5 Dampak Positif dari
Hadirnya PKL (Benefit)
Pada umumnya barang-barang yang
diusahakan PKL memiliki harga yang tidak tinggi, tersedia di banyak tempat,
serta barang yang beragam, sehingga PKL banyak menjamur di sudut-sudut kota,
karena memang sesungguhnya pembeli utama adalah kalangan menengah kebawah yang
memiliki daya beli rendah. Dampak positif terlihat pula dari segi sosial dan
ekonomi karena keberadaan PKL menguntungkan bagi pertumbuhan ekonomi kota
karena sektor informal memiliki karakteristik efisien dan ekonomis. Hal ini
dikarenakan usaha-usaha sektor informal bersifat subsisten dan modal yang
digunakan kebanyakan berasal dari usaha sendiri. Modal ini sama sekali tidak
menghabiskan sumber daya ekonomi yang besar.
6 Dampak Negatif dari
Hadirnya PKL (Imfact)
PKL mengambil ruang dimana-mana,
tidak hanya ruang kosong atau terabaikan tetapi juga pada ruang yang jelas peruntukkannya
secara formal. PKL secara ilegal
berjualan hampir di seluruh jalur pedestrian, ruang terbuka, jalur
hijau, dan ruang kota lainnya.
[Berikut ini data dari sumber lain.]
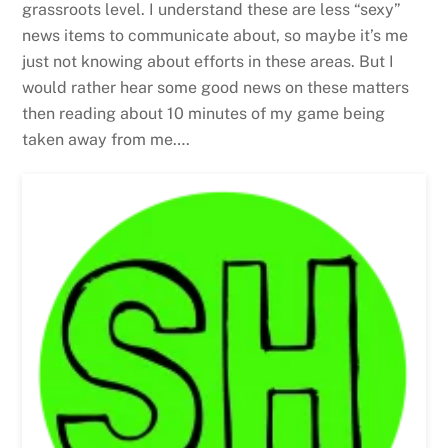
grassroots level. I understand these are less “sexy”
news items to communicate about, so maybe it’s me
just not knowing about efforts in these areas. But I
would rather hear some good news on these matters
then reading about 10 minutes of my game being
taken away from me….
Alasannya karena aksesibilitasnya yang tinggi sehingga berpotensi besar untuk
mendatangkan konsumen.
Akibatnya adalah kaidah-kaidah penataan ruang menjadi mati oleh pelanggaran-pelanggaran yang terjadi akibat
keberadaan PKL tersebut.
Keberadaan PKL yang tidak terkendali mengakibatkan
pejalan kaki berdesak-desakan,
sehingga dapat timbul
tindak kriminal (pencopetan), mengganggu kegiatan ekonomi pedagang formal karena
lokasinya yang cenderung memotong jalur
pengunjung seperti pinggir jalan dan depan toko dan sebagian dari barang yang mereka jual tersebut mudah
mengalami penurunan mutu yang berhubungan
dengan kepuasan konsumen.
7 Perlindungan Hukum
Pasal 27 ayat (2) UUD 45: Tiap-tiap warga Negara berhak
atas pekerjaan dan penghidupan yang layak bagi kemanusiaan. Pasal 13 UU nomor 09/1995 tentang usaha kecil. Pemerintah menumbuhkan iklim usaha dalam aspek perlindungan,
dengan menetapkan peraturan perundang-undangan dan kebijaksanaan untuk menentukan peruntukan tempat usaha yang meliputi pemberian lokasi
dipasar, ruang pertokoan, lokasi sentra industri, lokasi pertanian rakyat,
lokasi pertambangan rakyat, dan lokasi yang wajar bagi pedagang kaki lima,
serta lokasi lainnya. Memberikan bantuan konsultasi hukum dan pembelaan. Dengan
adanya beberapa ketentuan diatas, pemerintah dalam menyikapi fenomena adanya pedagang kaki lima, harus lebih mengutamakan
penegakan keadilan bagi rakyat kecil. Walaupun didalam Perda K3
(Kebersihan, Keindahan, dan Ketertiban) terdapat pelarangan Pedagang
Kaki Lima untuk berjualan di trotoar, jalur hijau, jalan, dan badan jalan,
serta tempat-tempat yang bukan peruntukkannya.
8 harapan masyaraat
kedepannya (Outcome)
Pemerintah semestinya menempatkan
Pedagang Kaki Lima didaerah yang tersedia infrastruktur yang meliputi
penyediaan air, listrik, dan tempat sampah yang baik untuk pedagang
warung makanan.
PENUTUP
Kesimpulan
1.
Pemerintah
menghadapai suatu tantangan besar untuk mampu membuat kebijakan yang tepat
untuk menangani masalah Pedagang Kaki Lima atau yang lebih kita kenal dengan
nama PKL. Pemerintah dalam hal ini belum mampu menemukan solusi untuk
menghasilkan kebijakan pengelolaan PKL yang bersifat manusiawi dan sekaligus
efektif.
2.
PKL
yang dianggap ilegal, mengganggu ketertiban kota dan alasan –alasan lain yang
mengharuskan pemerintah membuat suatu kebijakan melarang keberadaan PKL. Tetapi
sebaiknya pemerintah tidak melihat PKL dari satu sisi saja, PKL juga telah
memaikan peran sebagai pelaku shadow economy. PKL perlu diberdayakan
guna memberikan kesejahteraan yang merata bagi masyarakat. PKL merupakan sebuah
wujud kreatifitas masyarakat yang kurang mendapatkan arahan dari pemerintah.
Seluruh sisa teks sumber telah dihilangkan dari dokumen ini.